**Work to be completed**
Using the listing below, report each line holding the string "proteger".
___ Extracted material
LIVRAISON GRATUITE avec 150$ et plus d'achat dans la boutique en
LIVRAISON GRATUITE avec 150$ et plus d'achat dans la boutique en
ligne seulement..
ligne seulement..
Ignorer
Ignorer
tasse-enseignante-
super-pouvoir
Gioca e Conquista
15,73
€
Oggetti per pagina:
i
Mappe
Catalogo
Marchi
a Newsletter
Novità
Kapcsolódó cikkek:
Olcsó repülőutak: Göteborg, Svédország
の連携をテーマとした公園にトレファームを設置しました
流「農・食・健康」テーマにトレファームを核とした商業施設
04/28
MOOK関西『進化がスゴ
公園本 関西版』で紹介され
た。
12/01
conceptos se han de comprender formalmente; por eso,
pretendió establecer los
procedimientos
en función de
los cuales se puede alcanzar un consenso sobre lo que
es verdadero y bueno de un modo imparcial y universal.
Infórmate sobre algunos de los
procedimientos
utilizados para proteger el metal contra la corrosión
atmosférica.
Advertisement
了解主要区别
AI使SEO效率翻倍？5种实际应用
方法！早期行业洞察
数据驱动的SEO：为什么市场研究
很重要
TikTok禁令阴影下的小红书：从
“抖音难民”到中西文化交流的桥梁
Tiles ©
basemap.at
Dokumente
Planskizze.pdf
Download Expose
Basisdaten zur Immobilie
______
___ Extracted material
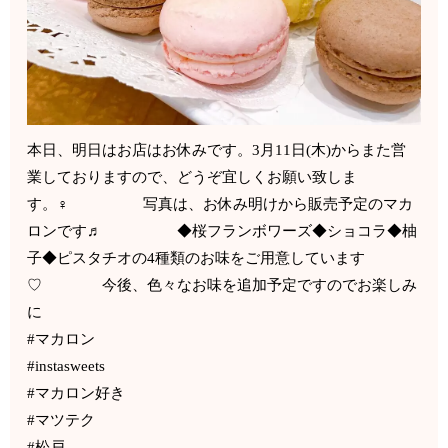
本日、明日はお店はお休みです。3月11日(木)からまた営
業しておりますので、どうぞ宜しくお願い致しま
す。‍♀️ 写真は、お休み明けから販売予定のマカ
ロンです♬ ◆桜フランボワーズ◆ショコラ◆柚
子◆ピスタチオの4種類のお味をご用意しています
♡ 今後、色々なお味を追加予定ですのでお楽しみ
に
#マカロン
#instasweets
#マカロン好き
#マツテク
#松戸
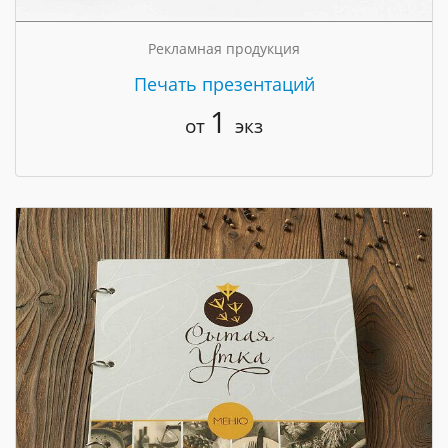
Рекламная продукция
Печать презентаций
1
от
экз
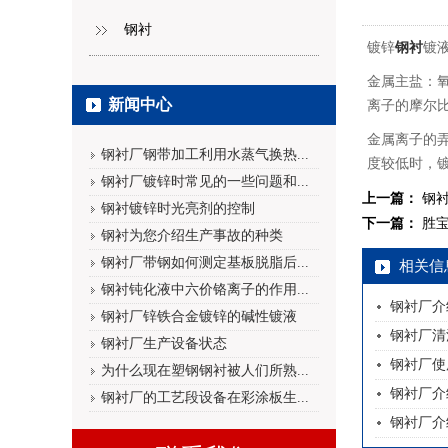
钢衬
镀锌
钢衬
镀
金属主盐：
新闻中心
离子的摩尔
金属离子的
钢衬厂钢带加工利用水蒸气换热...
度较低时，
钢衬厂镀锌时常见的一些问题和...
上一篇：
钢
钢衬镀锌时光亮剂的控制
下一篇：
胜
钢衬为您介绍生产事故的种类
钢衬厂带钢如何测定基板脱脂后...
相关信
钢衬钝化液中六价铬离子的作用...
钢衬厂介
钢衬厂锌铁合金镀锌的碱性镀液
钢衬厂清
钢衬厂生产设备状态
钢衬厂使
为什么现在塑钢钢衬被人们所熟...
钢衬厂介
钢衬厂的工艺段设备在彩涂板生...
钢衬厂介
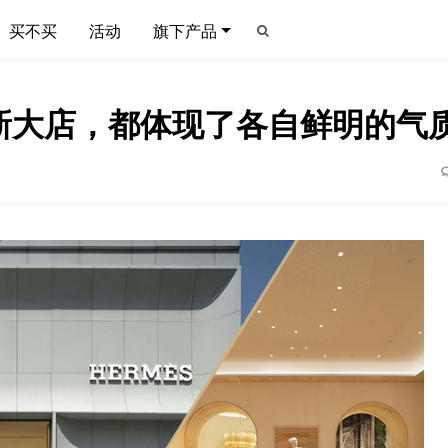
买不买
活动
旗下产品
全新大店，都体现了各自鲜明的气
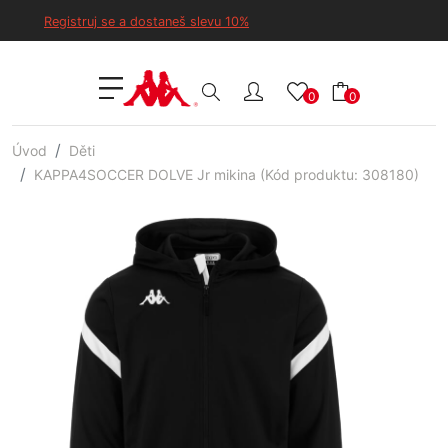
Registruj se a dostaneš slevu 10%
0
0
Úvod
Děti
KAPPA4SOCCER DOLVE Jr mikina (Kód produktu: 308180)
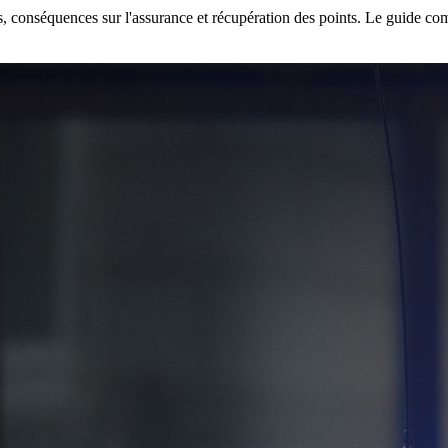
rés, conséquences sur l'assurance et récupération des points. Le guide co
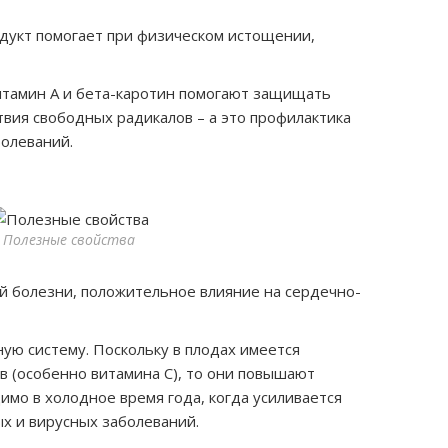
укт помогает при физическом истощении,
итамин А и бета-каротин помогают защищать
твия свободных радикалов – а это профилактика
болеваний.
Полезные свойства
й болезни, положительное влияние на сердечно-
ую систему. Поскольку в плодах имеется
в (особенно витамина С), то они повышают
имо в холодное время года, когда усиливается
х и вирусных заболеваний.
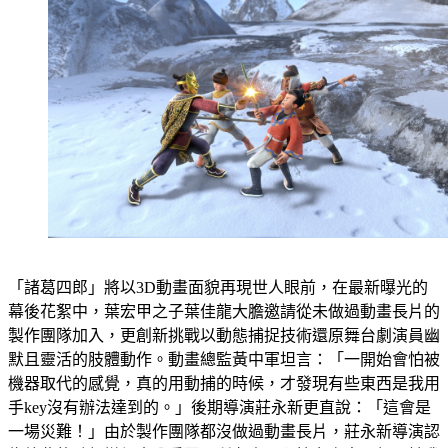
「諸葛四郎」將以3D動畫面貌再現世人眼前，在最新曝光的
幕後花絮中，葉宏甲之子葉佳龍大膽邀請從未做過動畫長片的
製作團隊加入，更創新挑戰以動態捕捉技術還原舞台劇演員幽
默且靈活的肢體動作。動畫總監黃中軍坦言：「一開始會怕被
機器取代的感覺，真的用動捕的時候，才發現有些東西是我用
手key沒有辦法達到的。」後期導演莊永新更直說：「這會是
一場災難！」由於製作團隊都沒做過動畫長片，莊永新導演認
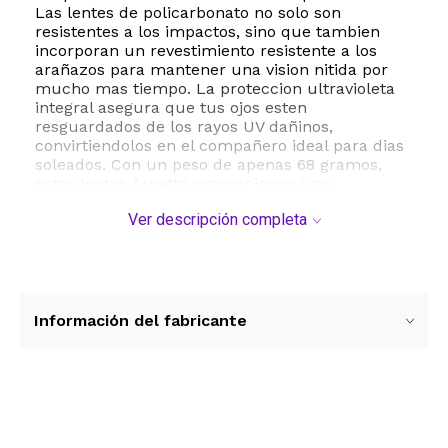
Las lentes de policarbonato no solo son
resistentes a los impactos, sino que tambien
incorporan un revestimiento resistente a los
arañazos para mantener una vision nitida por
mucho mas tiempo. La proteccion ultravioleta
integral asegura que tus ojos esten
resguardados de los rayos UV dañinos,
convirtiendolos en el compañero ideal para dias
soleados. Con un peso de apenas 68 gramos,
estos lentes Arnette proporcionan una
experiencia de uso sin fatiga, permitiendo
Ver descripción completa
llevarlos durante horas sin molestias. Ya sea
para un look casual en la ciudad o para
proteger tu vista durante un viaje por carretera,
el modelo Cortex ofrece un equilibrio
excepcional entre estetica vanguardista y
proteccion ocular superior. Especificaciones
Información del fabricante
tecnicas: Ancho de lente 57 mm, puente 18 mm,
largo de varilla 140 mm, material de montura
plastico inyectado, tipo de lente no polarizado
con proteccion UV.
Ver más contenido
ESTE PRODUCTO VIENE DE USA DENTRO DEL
______
___ Extracted material
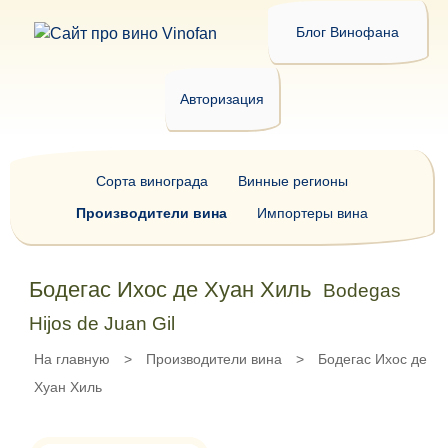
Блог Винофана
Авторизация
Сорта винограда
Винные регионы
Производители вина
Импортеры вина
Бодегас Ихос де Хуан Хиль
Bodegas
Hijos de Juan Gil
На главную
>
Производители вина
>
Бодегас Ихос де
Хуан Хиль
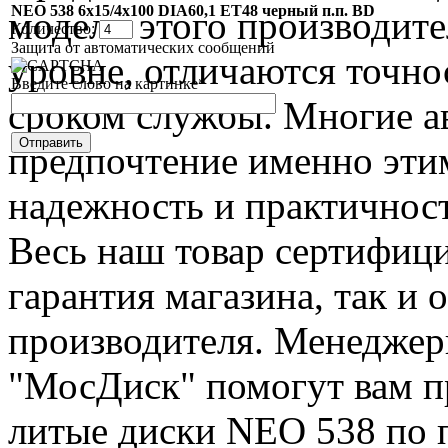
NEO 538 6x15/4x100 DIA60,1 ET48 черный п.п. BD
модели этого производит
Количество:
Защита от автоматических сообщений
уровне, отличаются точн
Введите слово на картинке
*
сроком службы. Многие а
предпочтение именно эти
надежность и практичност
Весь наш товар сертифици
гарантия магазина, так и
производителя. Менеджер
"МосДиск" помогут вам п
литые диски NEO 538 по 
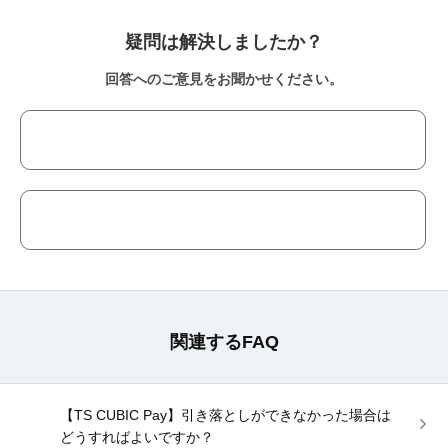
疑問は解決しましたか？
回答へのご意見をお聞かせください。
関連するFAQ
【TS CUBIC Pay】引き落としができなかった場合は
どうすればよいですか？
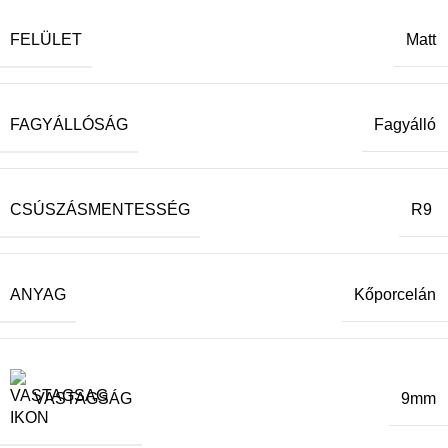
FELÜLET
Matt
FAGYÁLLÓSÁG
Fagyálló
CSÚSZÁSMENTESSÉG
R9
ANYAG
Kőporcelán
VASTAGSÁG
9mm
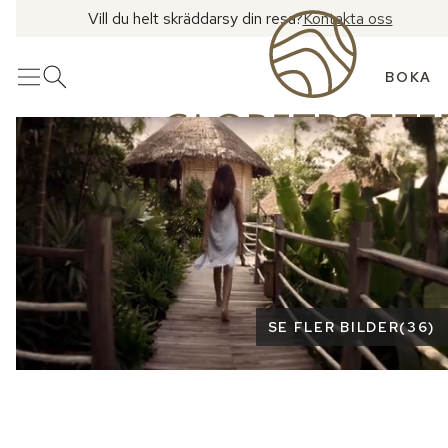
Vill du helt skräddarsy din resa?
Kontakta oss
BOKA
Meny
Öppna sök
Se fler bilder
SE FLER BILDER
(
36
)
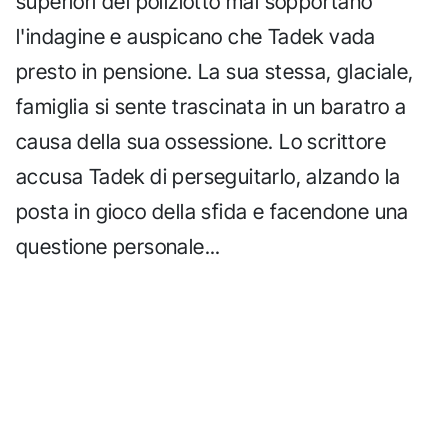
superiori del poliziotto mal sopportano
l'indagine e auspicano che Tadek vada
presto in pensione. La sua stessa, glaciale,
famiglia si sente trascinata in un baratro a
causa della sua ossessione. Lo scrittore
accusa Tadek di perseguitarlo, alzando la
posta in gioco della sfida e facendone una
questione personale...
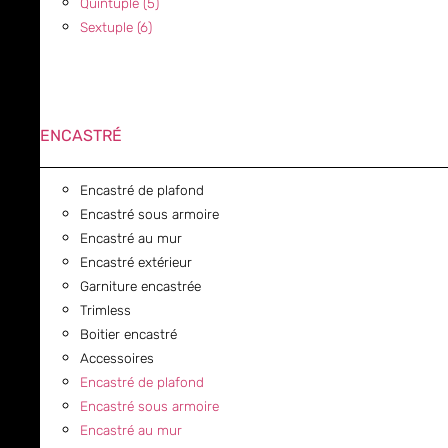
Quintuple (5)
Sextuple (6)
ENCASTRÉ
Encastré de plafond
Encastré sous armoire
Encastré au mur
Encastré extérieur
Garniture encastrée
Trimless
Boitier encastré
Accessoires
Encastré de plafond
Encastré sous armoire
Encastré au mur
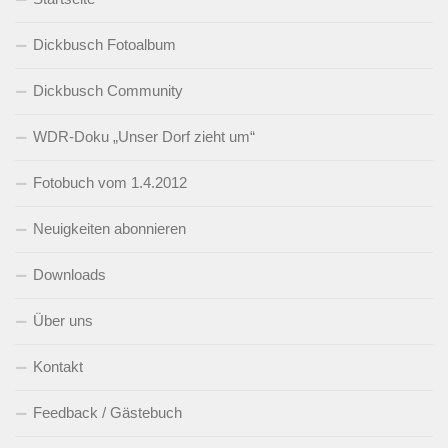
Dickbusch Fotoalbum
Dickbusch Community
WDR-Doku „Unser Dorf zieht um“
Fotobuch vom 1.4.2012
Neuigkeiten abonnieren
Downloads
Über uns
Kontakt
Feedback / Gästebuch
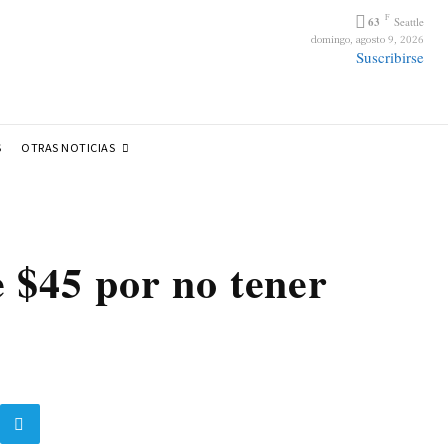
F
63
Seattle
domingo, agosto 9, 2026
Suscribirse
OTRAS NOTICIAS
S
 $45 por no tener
______
**Exercise answer**
utilizados para proteger el metal contra la corrosión
proteger tu vista durante un viaje por carretera,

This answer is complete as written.